Absentee Ballots On Demand: Lethal to the Democratic Process

The use of absentee ballots on demand - that is without conditions such as absence from home or disability - has been introduced in over 20 countries and 29 US states since 1992 supposedly to address declining turnout. Their main result however has been increasing fraud while turnout has continued falling. This is unsurprising: in 1975 the French National Assembly voted unanimously to ban unconditional use of absentee ballots because such practices are too prone to fraud. The Right generally suspect these practices are now being used by the Left for antidemocratic purposes. In June 2008 Alabama State Secretary Beth Chapman stated 'absentee ballots are the heart and soul of electoral fraud.' In July the US Republican Party National Committee website posted details of ongoing voter fraud prosecutions throughout the USA since 2007: absentee ballot fraud was directly present in most of the 27 states that were shown. Moreover, once account is taken of the indirect role absentee ballots play in electoral malpractice it can be seen they are involved in most fraud cases. Vote buying requires their use so buyers can see the ballots are ticked in the right places. The use of absentee ballots on demand effectively removes the safeguard against fraud, bribery and intimidation which votes being witnessed as cast in secret at a polling station creates. Before the right to a secret ballot was properly protected by this practice employers and landlords could intimidate or bribe employees and tenants into voting under their scrutiny.

Electoral fraud in the UK is now also widespread: since the authorisation of postal (i.e. absentee) ballots on demand in 2001 there have been over 50 electoral fraud convictions and dozens have been jailed or are awaiting sentence. Jurors in these trials have been threatened, including by use of arson.
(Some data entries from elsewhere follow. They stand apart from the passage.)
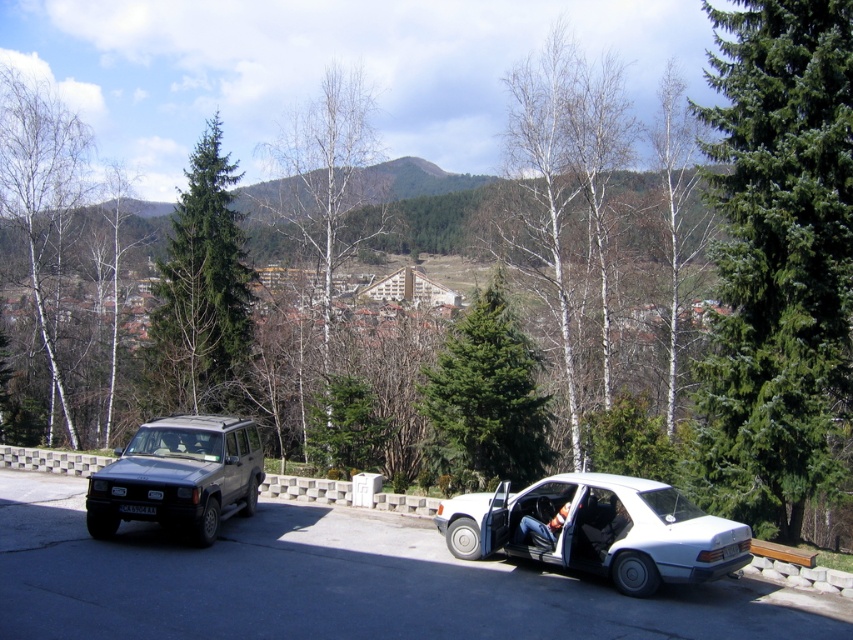 You are a parking attendant and need to guide a driver to park their car between the white matte sedan at center and the metallic gray suv at left. Based on the current arrangement, is there enough space between these two vehicles for a standard compact car? Please explain your reasoning.

The white matte sedan at center is located below the metallic gray suv at left, which means they are parked in a staggered position. However, without specific distance measurements between them, it is impossible to determine if there is enough space for a standard compact car. Additional information about the spacing between the two vehicles is required to make an accurate assessment.

You are a parking attendant and need to move the white matte sedan at center and the metallic gray suv at left to a new parking lot. The new parking lot has a width limit of 2 meters. Which vehicle will you have to check the dimensions of first?

The metallic gray suv at left is larger in size compared to the white matte sedan at center, so you should check the dimensions of the metallic gray suv at left first to ensure it fits within the 2 meter width limit.

You are standing at the point marked as point (599, 529) in the image. What object is exactly at that location?

The white matte sedan at center is located exactly at point (599, 529).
In the 2008 Slough case the presiding Judge, Mr Richard Mawrey QC, stated postal voting on demand made 'wholesale electoral fraud both easy and profitable' and accused politicians of failing to act after repeated scandals. He concluded unlimited postal voting is 'lethal to the democratic process... There is no reason to suppose this is an isolated incident. Roll-stuffing [packing the electoral roll with fictitious voters] is childishly simple to commit and very difficult to detect. To ignore the probability that it is widespread... is a policy that even an ostrich would despise.' Similarly critical views have been expressed by Scotland Yard, the European Council and US election authorities. The use of postal votes has increased over twenty fold since 2001. Fraud may now be massive: in 2007 tens of thousands of postal votes were 'lost' in Scotland alone. Moreover, while in Australia postal votes are counted according to party, in the UK there is no way to get the figures for postal votes cast for each party. Consequently while in Australia a partisan advantage in regard to postal votes could be detected in the voting figures in Britain they remain deliberately concealed. Newspaper exit polls indicate Labour gained five times more votes by post than the Conservatives. Given such facts, the Tories - which, with the Liberal Democrats, failed to oppose the introduction of these practices - stated on their website: 'Questions must be asked why Labour Ministers are sitting on their hands, and whether they are failing to clamp down on postal fraud for partisan reasons.'

In 2006 the Campaign to Defend the Right to a Secret Ballot (CDRSB), formed in 2002 to oppose postal ballot fraud, organised a conference on electoral standards at the UN in New York. The conference report examines whether these reforms were introduced not only to address falling voter turnout, but also for factional reasons arising from conflict between Left radicalism and conservatism. The CDRSB has proposed alternative means to increase political participation which can also help manage this conflict. Limits on postal ballot use should be reinstated to ensure the integrity of the electoral process. Pilot projects can thereafter be undertaken to test out different proposals aimed at increasing political participation, such as those presented here. The CDRSB proposals include analysis of factional motives in the use of postal ballots on demand and with this, the general context of conflict between radicalism and conservatism and its relation to extremism.